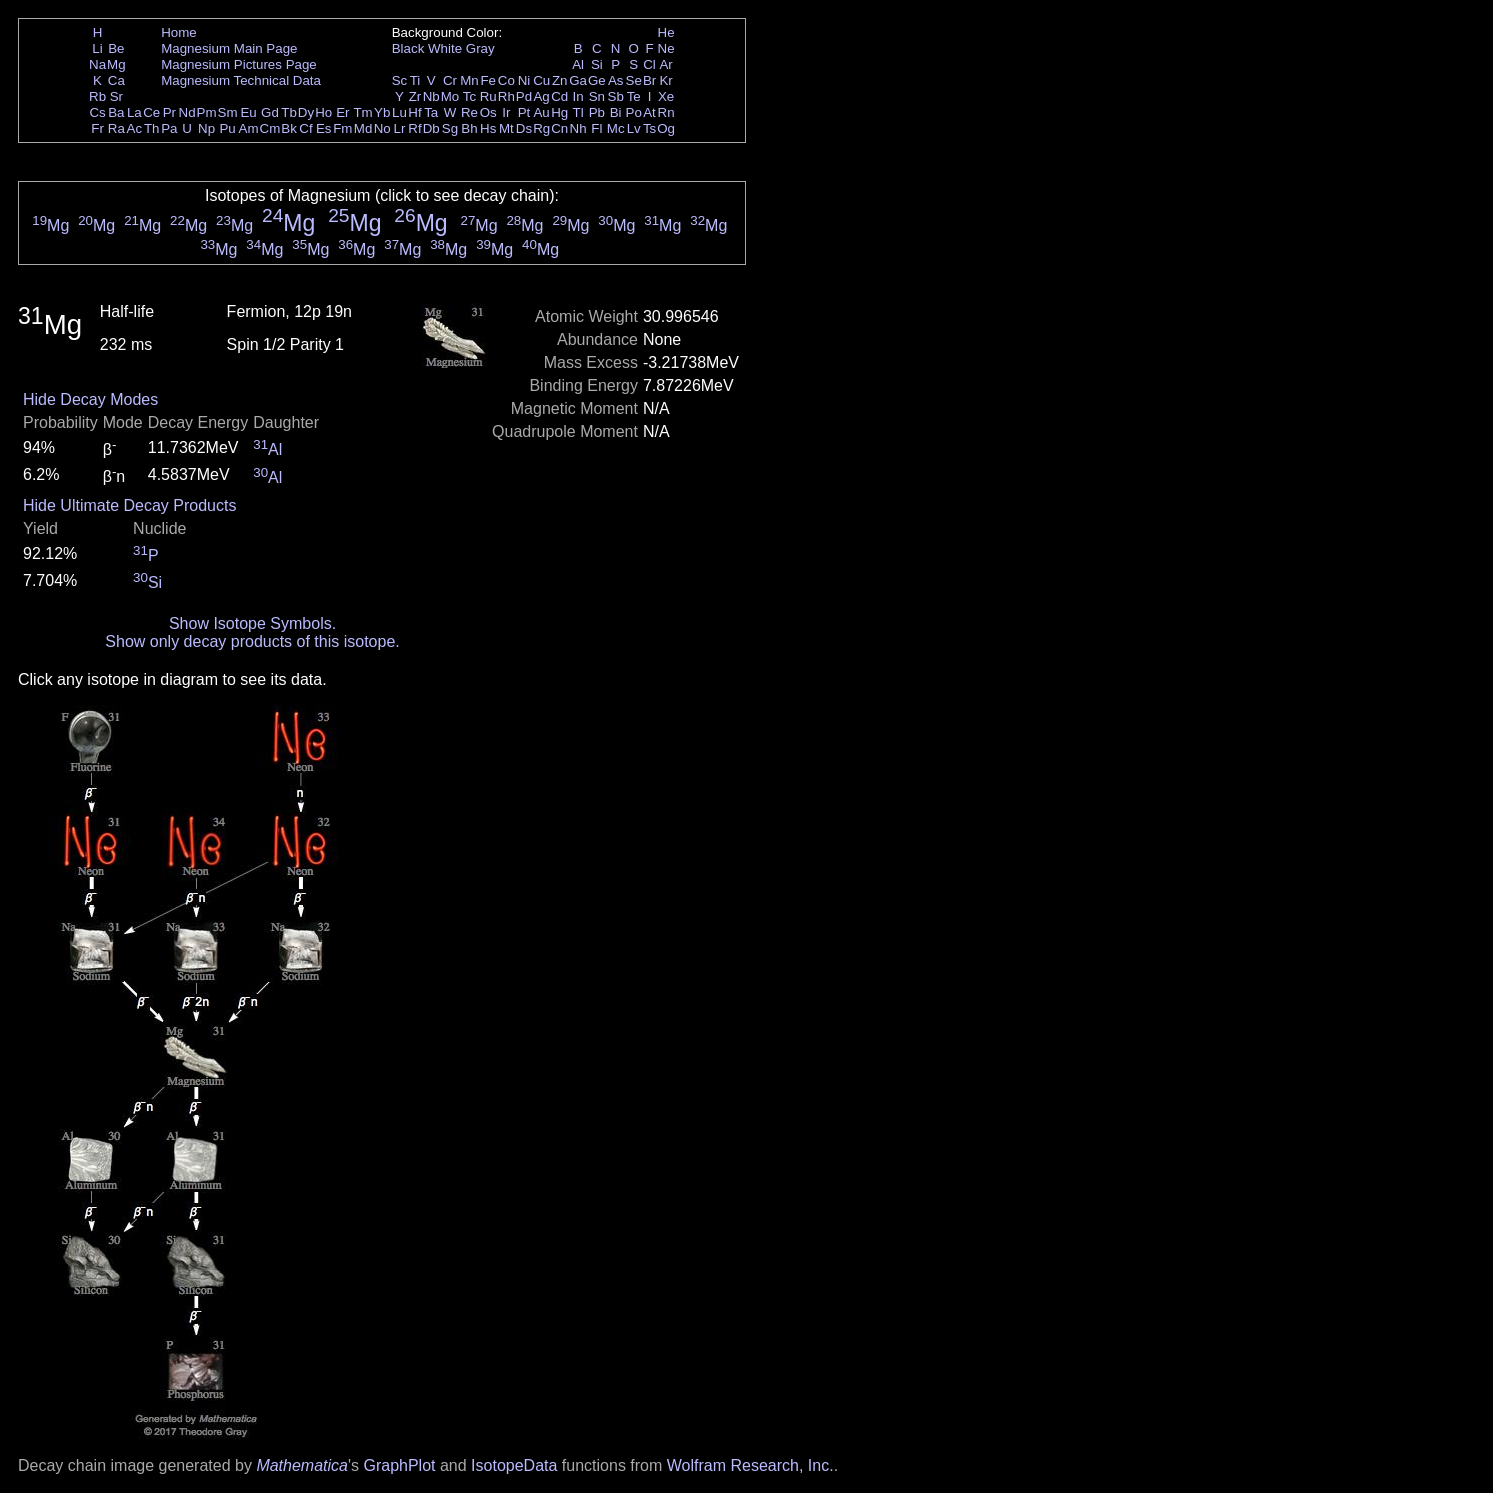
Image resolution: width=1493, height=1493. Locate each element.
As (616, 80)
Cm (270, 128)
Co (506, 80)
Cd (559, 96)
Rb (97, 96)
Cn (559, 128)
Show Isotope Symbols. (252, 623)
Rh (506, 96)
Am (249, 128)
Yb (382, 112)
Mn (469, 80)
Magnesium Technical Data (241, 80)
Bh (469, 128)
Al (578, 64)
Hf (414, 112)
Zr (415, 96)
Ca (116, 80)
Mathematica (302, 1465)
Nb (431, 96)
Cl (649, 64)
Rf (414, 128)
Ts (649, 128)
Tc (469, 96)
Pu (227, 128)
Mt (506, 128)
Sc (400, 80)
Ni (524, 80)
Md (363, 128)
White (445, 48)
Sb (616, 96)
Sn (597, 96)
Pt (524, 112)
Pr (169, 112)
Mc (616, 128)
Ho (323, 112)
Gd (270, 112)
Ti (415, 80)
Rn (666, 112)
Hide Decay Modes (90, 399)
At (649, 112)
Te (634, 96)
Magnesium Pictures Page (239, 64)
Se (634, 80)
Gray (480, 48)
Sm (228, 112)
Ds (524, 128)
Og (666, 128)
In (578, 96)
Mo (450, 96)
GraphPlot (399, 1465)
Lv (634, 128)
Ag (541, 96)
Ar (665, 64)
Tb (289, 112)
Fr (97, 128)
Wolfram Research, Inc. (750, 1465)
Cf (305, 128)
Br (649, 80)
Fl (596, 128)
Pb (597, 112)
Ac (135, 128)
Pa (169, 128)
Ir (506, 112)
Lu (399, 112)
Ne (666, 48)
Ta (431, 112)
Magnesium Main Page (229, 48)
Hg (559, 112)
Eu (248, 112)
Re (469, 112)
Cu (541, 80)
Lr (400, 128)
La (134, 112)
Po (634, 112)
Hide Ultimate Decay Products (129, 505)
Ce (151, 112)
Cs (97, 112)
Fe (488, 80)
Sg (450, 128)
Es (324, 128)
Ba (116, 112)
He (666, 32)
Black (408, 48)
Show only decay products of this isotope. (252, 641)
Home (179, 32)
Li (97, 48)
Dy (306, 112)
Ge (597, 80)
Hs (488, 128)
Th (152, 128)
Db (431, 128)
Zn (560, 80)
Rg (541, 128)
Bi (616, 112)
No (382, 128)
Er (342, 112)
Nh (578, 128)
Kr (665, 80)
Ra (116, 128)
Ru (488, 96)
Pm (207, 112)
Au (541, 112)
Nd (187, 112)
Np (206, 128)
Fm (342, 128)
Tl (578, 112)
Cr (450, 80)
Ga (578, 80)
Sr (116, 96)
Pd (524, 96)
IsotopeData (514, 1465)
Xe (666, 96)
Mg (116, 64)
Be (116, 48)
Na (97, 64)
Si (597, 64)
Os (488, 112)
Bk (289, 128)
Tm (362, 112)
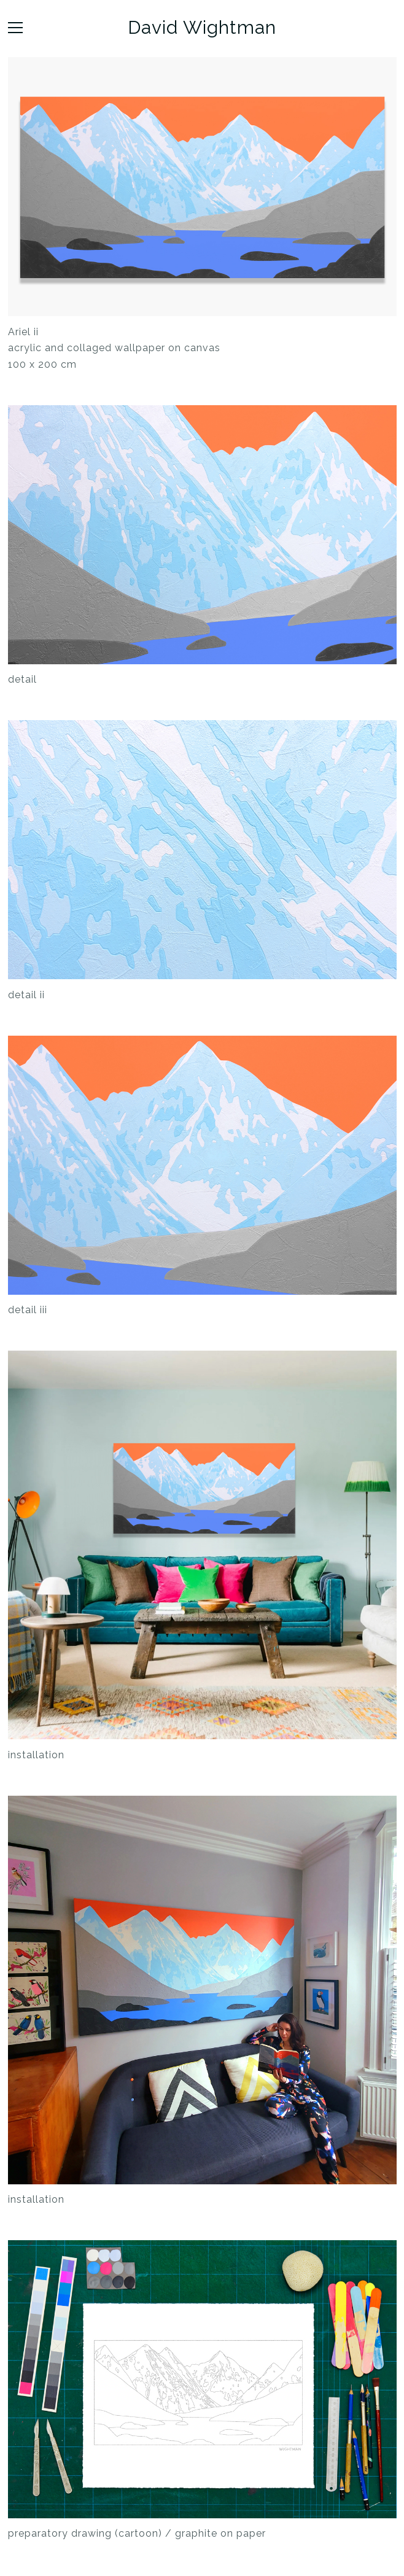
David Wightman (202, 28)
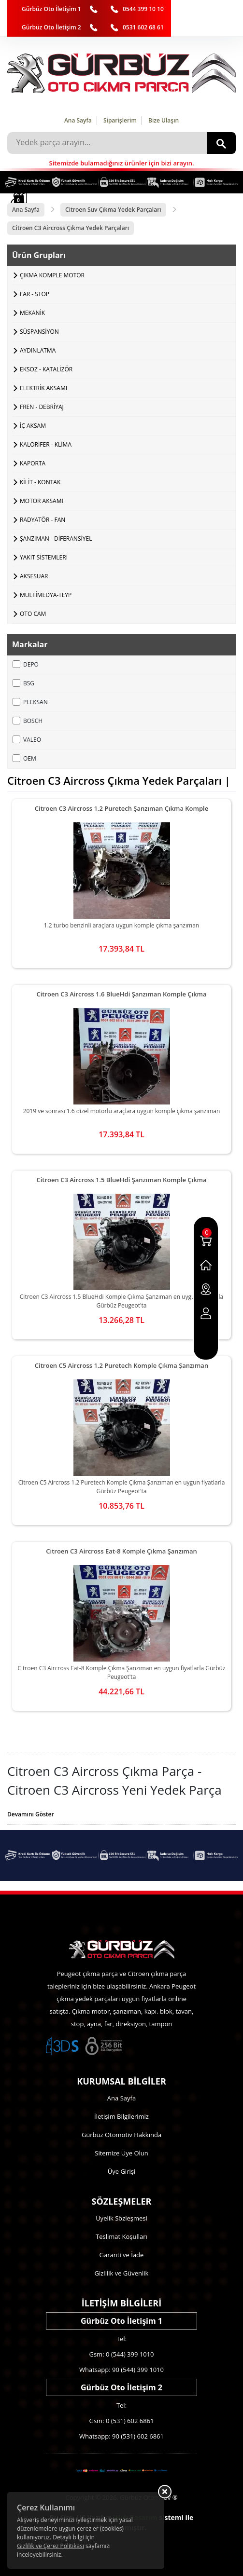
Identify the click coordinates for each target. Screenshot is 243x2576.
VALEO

= = =

WHAT YOU ARE ASKED TO DO — Print all entries exactly, without images.

RESPONSE BELOW —
Image resolution: width=1493, height=1493. Locate each element.
As (616, 80)
Cm (270, 128)
Co (506, 80)
Cd (559, 96)
Rb (97, 96)
Cn (559, 128)
Show Isotope Symbols. (252, 623)
Rh (506, 96)
Am (249, 128)
Yb (382, 112)
Mn (469, 80)
Magnesium Technical Data (241, 80)
Bh (469, 128)
Al (578, 64)
Hf (414, 112)
Zr (415, 96)
Ca (116, 80)
Mathematica (302, 1465)
Nb (431, 96)
Cl (649, 64)
Rf (414, 128)
Ts (649, 128)
Tc (469, 96)
Pu (227, 128)
Mt (506, 128)
Sc (400, 80)
Ni (524, 80)
Md (363, 128)
White (445, 48)
Sb (616, 96)
Sn (597, 96)
Pt (524, 112)
Pr (169, 112)
Mc (616, 128)
Ho (323, 112)
Gd (270, 112)
Ti (415, 80)
Rn (666, 112)
Hide Decay Modes (90, 399)
At (649, 112)
Te (634, 96)
Magnesium Pictures Page (239, 64)
Se (634, 80)
Gray (480, 48)
Sm (228, 112)
Ds (524, 128)
Og (666, 128)
In (578, 96)
Mo (450, 96)
GraphPlot (399, 1465)
Lv (634, 128)
Ag (541, 96)
Ar (665, 64)
Tb (289, 112)
Fr (97, 128)
Wolfram Research, Inc. (750, 1465)
Cf (305, 128)
Br (649, 80)
Fl (596, 128)
Pb (597, 112)
Ac (135, 128)
Pa (169, 128)
Ir (506, 112)
Lu (399, 112)
Ne (666, 48)
Ta (431, 112)
Magnesium Main Page (229, 48)
Hg (559, 112)
Eu (248, 112)
Re (469, 112)
Cu (541, 80)
Lr (400, 128)
La (134, 112)
Po (634, 112)
Hide Ultimate Decay Products (129, 505)
Ce (151, 112)
Cs (97, 112)
Fe (488, 80)
Sg (450, 128)
Es (324, 128)
Ba (116, 112)
He (666, 32)
Black (408, 48)
Show only decay products of this isotope. (252, 641)
Home (179, 32)
Li (97, 48)
Dy (306, 112)
Ge (597, 80)
Hs (488, 128)
Th (152, 128)
Db (431, 128)
Zn (560, 80)
Rg (541, 128)
Bi (616, 112)
No (382, 128)
Er (342, 112)
Nh (578, 128)
Kr (665, 80)
Ra (116, 128)
Ru (488, 96)
Pm (207, 112)
Au (541, 112)
Nd (187, 112)
Np (206, 128)
Fm (342, 128)
Tl (578, 112)
Cr (450, 80)
Ga (578, 80)
Sr (116, 96)
Pd (524, 96)
IsotopeData (514, 1465)
Xe (666, 96)
Mg (116, 64)
Be (116, 48)
Na (97, 64)
Si (597, 64)
Os (488, 112)
Bk (289, 128)
Tm (362, 112)
David Wightman (202, 28)
Identify the click coordinates for each target. Screenshot is 243x2576.
VALEO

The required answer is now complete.